Could you transcribe the entries below exactly, without any of the pictures?

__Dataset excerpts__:
= = =
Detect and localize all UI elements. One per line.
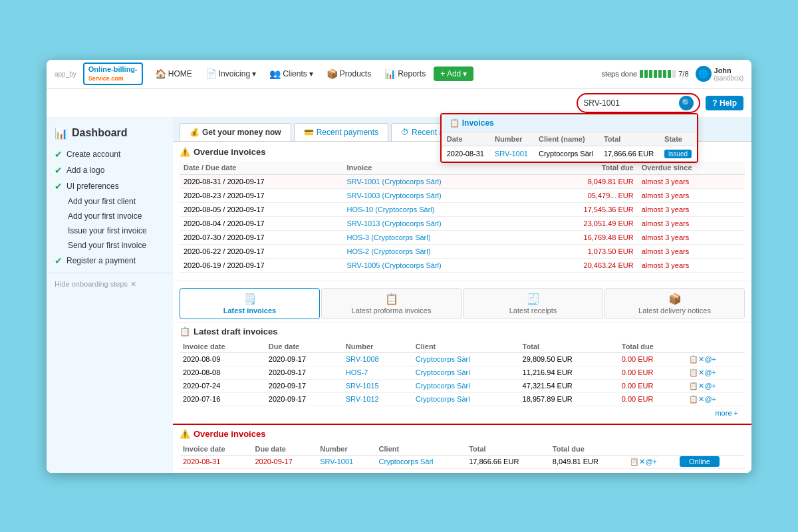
browser-window: app_by Online-billing- Service.com 🏠 HOM… [47, 60, 751, 473]
cell-date: 2020-08-23 / 2020-09-17 [180, 188, 342, 202]
result-number[interactable]: SRV-1001 [489, 146, 533, 161]
nav-clients[interactable]: 👥 Clients ▾ [264, 66, 319, 82]
sidebar-item-create-account[interactable]: ✔ Create account [47, 146, 173, 162]
cell-total-due: 0.00 EUR [618, 366, 686, 379]
cell-total: 23,051.49 EUR [531, 216, 638, 230]
step-bar-1 [640, 70, 643, 78]
sidebar-item-issue-invoice[interactable]: Issue your first invoice [47, 223, 173, 238]
tab-latest-delivery[interactable]: 📦 Latest delivery notices [604, 288, 745, 319]
cell-invoice[interactable]: SRV-1001 (Cryptocorps Sàrl) [342, 174, 531, 188]
cell-date: 2020-06-19 / 2020-09-17 [180, 258, 342, 272]
draft-title: 📋 Latest draft invoices [180, 327, 745, 336]
search-input[interactable] [583, 98, 676, 108]
cell-client[interactable]: Cryptocorps Sàrl [376, 455, 466, 468]
nav-home[interactable]: 🏠 HOME [150, 66, 198, 82]
cell-total-due: 0.00 EUR [618, 392, 686, 406]
cell-date: 2020-06-22 / 2020-09-17 [180, 244, 342, 258]
cell-since: almost 3 years [638, 202, 745, 216]
cell-since: almost 3 years [638, 244, 745, 258]
hide-onboarding-link[interactable]: Hide onboarding steps ✕ [47, 277, 173, 291]
nav-reports[interactable]: 📊 Reports [379, 66, 431, 82]
tab-latest-invoices[interactable]: 🗒️ Latest invoices [180, 288, 320, 319]
col-due-date: Due date [251, 443, 317, 456]
cell-invoice[interactable]: HOS-2 (Cryptocorps Sàrl) [342, 244, 531, 258]
invoices-icon: 📋 [450, 118, 460, 128]
col-number: Number [317, 443, 375, 456]
overdue-bottom-table: Invoice date Due date Number Client Tota… [180, 443, 745, 469]
cell-number[interactable]: SRV-1008 [342, 352, 412, 366]
cell-due-date: 2020-09-17 [265, 392, 342, 406]
sidebar-item-ui-prefs[interactable]: ✔ UI preferences [47, 178, 173, 194]
check-icon: ✔ [55, 181, 63, 192]
tab-get-money[interactable]: 💰 Get your money now [180, 123, 291, 141]
cell-number[interactable]: SRV-1015 [342, 379, 412, 392]
cell-total: 8,049.81 EUR [531, 174, 638, 188]
sidebar-item-send-invoice[interactable]: Send your first invoice [47, 238, 173, 253]
step-bar-3 [649, 70, 652, 78]
col-client: Client [376, 443, 466, 456]
col-total-due: Total due [531, 161, 638, 175]
sidebar-item-add-logo[interactable]: ✔ Add a logo [47, 162, 173, 178]
result-date: 2020-08-31 [442, 146, 489, 161]
cell-total: 18,957.89 EUR [519, 392, 618, 406]
sidebar-item-first-invoice[interactable]: Add your first invoice [47, 209, 173, 223]
chevron-down-icon: ▾ [463, 69, 467, 78]
tab-latest-receipts[interactable]: 🧾 Latest receipts [463, 288, 603, 319]
col-total: Total [519, 340, 618, 353]
cell-number[interactable]: SRV-1001 [317, 455, 375, 468]
cell-invoice[interactable]: SRV-1005 (Cryptocorps Sàrl) [342, 258, 531, 272]
col-badge [676, 443, 745, 456]
cell-total: 17,545.36 EUR [531, 202, 638, 216]
cell-client[interactable]: Cryptocorps Sàrl [412, 352, 519, 366]
cell-due-date: 2020-09-17 [251, 455, 317, 468]
cell-invoice[interactable]: HOS-10 (Cryptocorps Sàrl) [342, 202, 531, 216]
cell-invoice[interactable]: SRV-1003 (Cryptocorps Sàrl) [342, 188, 531, 202]
more-link[interactable]: more + [180, 406, 745, 420]
col-client: Client (name) [533, 132, 598, 146]
tab-latest-proforma[interactable]: 📋 Latest proforma invoices [321, 288, 462, 319]
user-info: John (sandbox) [714, 66, 743, 82]
cell-actions: 📋✕@+ [686, 366, 745, 379]
search-wrapper: 🔍 [577, 93, 700, 113]
cell-date: 2020-08-04 / 2020-09-17 [180, 216, 342, 230]
cell-number[interactable]: SRV-1012 [342, 392, 412, 406]
search-button[interactable]: 🔍 [679, 96, 694, 110]
cell-client[interactable]: Cryptocorps Sàrl [412, 379, 519, 392]
overdue-icon: ⚠️ [180, 147, 190, 157]
table-row: 2020-07-16 2020-09-17 SRV-1012 Cryptocor… [180, 392, 745, 406]
tab-recent-payments[interactable]: 💳 Recent payments [294, 123, 388, 141]
cell-total: 17,866.66 EUR [466, 455, 549, 468]
sidebar-item-register-payment[interactable]: ✔ Register a payment [47, 253, 173, 269]
add-button[interactable]: + Add ▾ [434, 66, 473, 81]
overdue-bottom-icon: ⚠️ [180, 429, 190, 439]
nav-products[interactable]: 📦 Products [321, 66, 376, 82]
sidebar-item-first-client[interactable]: Add your first client [47, 194, 173, 209]
user-box[interactable]: 🌐 John (sandbox) [696, 66, 743, 82]
app-by-label: app_by [55, 70, 76, 78]
cell-invoice[interactable]: SRV-1013 (Cryptocorps Sàrl) [342, 216, 531, 230]
cell-actions: 📋✕@+ [686, 352, 745, 366]
cell-since: almost 3 years [638, 216, 745, 230]
cell-total: 1,073.50 EUR [531, 244, 638, 258]
cell-total-due: 0.00 EUR [618, 379, 686, 392]
bottom-tabs: 🗒️ Latest invoices 📋 Latest proforma inv… [173, 281, 751, 322]
table-row: 2020-08-31 / 2020-09-17 SRV-1001 (Crypto… [180, 174, 745, 188]
cell-client[interactable]: Cryptocorps Sàrl [412, 366, 519, 379]
cell-inv-date: 2020-07-16 [180, 392, 265, 406]
table-row: 2020-06-19 / 2020-09-17 SRV-1005 (Crypto… [180, 258, 745, 272]
help-button[interactable]: ? Help [706, 96, 743, 110]
table-row: 2020-07-24 2020-09-17 SRV-1015 Cryptocor… [180, 379, 745, 392]
nav-invoicing[interactable]: 📄 Invoicing ▾ [200, 66, 261, 82]
cell-date: 2020-07-30 / 2020-09-17 [180, 230, 342, 244]
home-icon: 🏠 [155, 68, 166, 79]
cell-client[interactable]: Cryptocorps Sàrl [412, 392, 519, 406]
col-total: Total [466, 443, 549, 456]
cell-actions: 📋✕@+ [686, 392, 745, 406]
activity-icon: ⏱ [401, 128, 409, 137]
cell-total: 11,216.94 EUR [519, 366, 618, 379]
step-bar-5 [658, 70, 662, 78]
cell-invoice[interactable]: HOS-3 (Cryptocorps Sàrl) [342, 230, 531, 244]
cell-number[interactable]: HOS-7 [342, 366, 412, 379]
col-total-due: Total due [549, 443, 627, 456]
draft-icon: 📋 [180, 327, 190, 336]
= = =
__EXERCISE OUTPUT__:
Detect and localize all UI elements. One per line.
browser-window: app_by Online-billing- Service.com 🏠 HOM… [47, 60, 751, 473]
cell-date: 2020-08-23 / 2020-09-17 [180, 188, 342, 202]
result-number[interactable]: SRV-1001 [489, 146, 533, 161]
nav-clients[interactable]: 👥 Clients ▾ [264, 66, 319, 82]
sidebar-item-create-account[interactable]: ✔ Create account [47, 146, 173, 162]
cell-total-due: 0.00 EUR [618, 366, 686, 379]
cell-total: 23,051.49 EUR [531, 216, 638, 230]
step-bar-1 [640, 70, 643, 78]
sidebar-item-issue-invoice[interactable]: Issue your first invoice [47, 223, 173, 238]
tab-latest-delivery[interactable]: 📦 Latest delivery notices [604, 288, 745, 319]
cell-invoice[interactable]: SRV-1001 (Cryptocorps Sàrl) [342, 174, 531, 188]
cell-date: 2020-06-19 / 2020-09-17 [180, 258, 342, 272]
draft-title: 📋 Latest draft invoices [180, 327, 745, 336]
search-input[interactable] [583, 98, 676, 108]
cell-client[interactable]: Cryptocorps Sàrl [376, 455, 466, 468]
nav-home[interactable]: 🏠 HOME [150, 66, 198, 82]
cell-total-due: 0.00 EUR [618, 392, 686, 406]
cell-date: 2020-06-22 / 2020-09-17 [180, 244, 342, 258]
cell-since: almost 3 years [638, 202, 745, 216]
cell-since: almost 3 years [638, 244, 745, 258]
hide-onboarding-link[interactable]: Hide onboarding steps ✕ [47, 277, 173, 291]
nav-reports[interactable]: 📊 Reports [379, 66, 431, 82]
tab-latest-invoices[interactable]: 🗒️ Latest invoices [180, 288, 320, 319]
col-due-date: Due date [251, 443, 317, 456]
cell-invoice[interactable]: HOS-2 (Cryptocorps Sàrl) [342, 244, 531, 258]
invoices-icon: 📋 [450, 118, 460, 128]
col-number: Number [317, 443, 375, 456]
overdue-bottom-table: Invoice date Due date Number Client Tota… [180, 443, 745, 469]
cell-number[interactable]: SRV-1008 [342, 352, 412, 366]
cell-due-date: 2020-09-17 [265, 392, 342, 406]
sidebar-item-ui-prefs[interactable]: ✔ UI preferences [47, 178, 173, 194]
check-icon: ✔ [55, 181, 63, 192]
tab-get-money[interactable]: 💰 Get your money now [180, 123, 291, 141]
cell-number[interactable]: SRV-1015 [342, 379, 412, 392]
cell-total: 8,049.81 EUR [531, 174, 638, 188]
sidebar-item-send-invoice[interactable]: Send your first invoice [47, 238, 173, 253]
step-bar-3 [649, 70, 652, 78]
col-client: Client [376, 443, 466, 456]
col-total-due: Total due [531, 161, 638, 175]
sidebar-item-add-logo[interactable]: ✔ Add a logo [47, 162, 173, 178]
result-date: 2020-08-31 [442, 146, 489, 161]
cell-total: 18,957.89 EUR [519, 392, 618, 406]
sidebar-item-first-invoice[interactable]: Add your first invoice [47, 209, 173, 223]
chevron-down-icon: ▾ [463, 69, 467, 78]
tab-latest-receipts[interactable]: 🧾 Latest receipts [463, 288, 603, 319]
col-total: Total [519, 340, 618, 353]
cell-number[interactable]: SRV-1001 [317, 455, 375, 468]
cell-invoice[interactable]: SRV-1005 (Cryptocorps Sàrl) [342, 258, 531, 272]
col-badge [676, 443, 745, 456]
cell-total: 17,545.36 EUR [531, 202, 638, 216]
cell-client[interactable]: Cryptocorps Sàrl [412, 352, 519, 366]
cell-due-date: 2020-09-17 [251, 455, 317, 468]
cell-invoice[interactable]: HOS-10 (Cryptocorps Sàrl) [342, 202, 531, 216]
cell-invoice[interactable]: SRV-1003 (Cryptocorps Sàrl) [342, 188, 531, 202]
more-link[interactable]: more + [180, 406, 745, 420]
col-client: Client (name) [533, 132, 598, 146]
tab-latest-proforma[interactable]: 📋 Latest proforma invoices [321, 288, 462, 319]
user-info: John (sandbox) [714, 66, 743, 82]
cell-actions: 📋✕@+ [686, 366, 745, 379]
search-wrapper: 🔍 [577, 93, 700, 113]
cell-date: 2020-08-04 / 2020-09-17 [180, 216, 342, 230]
cell-number[interactable]: SRV-1012 [342, 392, 412, 406]
search-button[interactable]: 🔍 [679, 96, 694, 110]
cell-client[interactable]: Cryptocorps Sàrl [412, 379, 519, 392]
overdue-icon: ⚠️ [180, 147, 190, 157]
table-row: 2020-07-16 2020-09-17 SRV-1012 Cryptocor… [180, 392, 745, 406]
tab-recent-payments[interactable]: 💳 Recent payments [294, 123, 388, 141]
cell-total: 17,866.66 EUR [466, 455, 549, 468]
sidebar-item-register-payment[interactable]: ✔ Register a payment [47, 253, 173, 269]
add-button[interactable]: + Add ▾ [434, 66, 473, 81]
overdue-bottom-icon: ⚠️ [180, 429, 190, 439]
nav-products[interactable]: 📦 Products [321, 66, 376, 82]
sidebar-item-first-client[interactable]: Add your first client [47, 194, 173, 209]
user-box[interactable]: 🌐 John (sandbox) [696, 66, 743, 82]
app-by-label: app_by [55, 70, 76, 78]
cell-invoice[interactable]: SRV-1013 (Cryptocorps Sàrl) [342, 216, 531, 230]
cell-actions: 📋✕@+ [686, 352, 745, 366]
cell-since: almost 3 years [638, 216, 745, 230]
cell-total: 1,073.50 EUR [531, 244, 638, 258]
cell-total-due: 0.00 EUR [618, 379, 686, 392]
bottom-tabs: 🗒️ Latest invoices 📋 Latest proforma inv… [173, 281, 751, 322]
table-row: 2020-08-31 / 2020-09-17 SRV-1001 (Crypto… [180, 174, 745, 188]
cell-client[interactable]: Cryptocorps Sàrl [412, 366, 519, 379]
cell-inv-date: 2020-07-16 [180, 392, 265, 406]
table-row: 2020-06-19 / 2020-09-17 SRV-1005 (Crypto… [180, 258, 745, 272]
help-button[interactable]: ? Help [706, 96, 743, 110]
table-row: 2020-07-24 2020-09-17 SRV-1015 Cryptocor… [180, 379, 745, 392]
nav-invoicing[interactable]: 📄 Invoicing ▾ [200, 66, 261, 82]
cell-date: 2020-07-30 / 2020-09-17 [180, 230, 342, 244]
home-icon: 🏠 [155, 68, 166, 79]
cell-client[interactable]: Cryptocorps Sàrl [412, 392, 519, 406]
col-total: Total [466, 443, 549, 456]
cell-actions: 📋✕@+ [686, 392, 745, 406]
activity-icon: ⏱ [401, 128, 409, 137]
cell-total: 11,216.94 EUR [519, 366, 618, 379]
step-bar-5 [658, 70, 662, 78]
cell-invoice[interactable]: HOS-3 (Cryptocorps Sàrl) [342, 230, 531, 244]
cell-number[interactable]: HOS-7 [342, 366, 412, 379]
col-total-due: Total due [549, 443, 627, 456]
draft-icon: 📋 [180, 327, 190, 336]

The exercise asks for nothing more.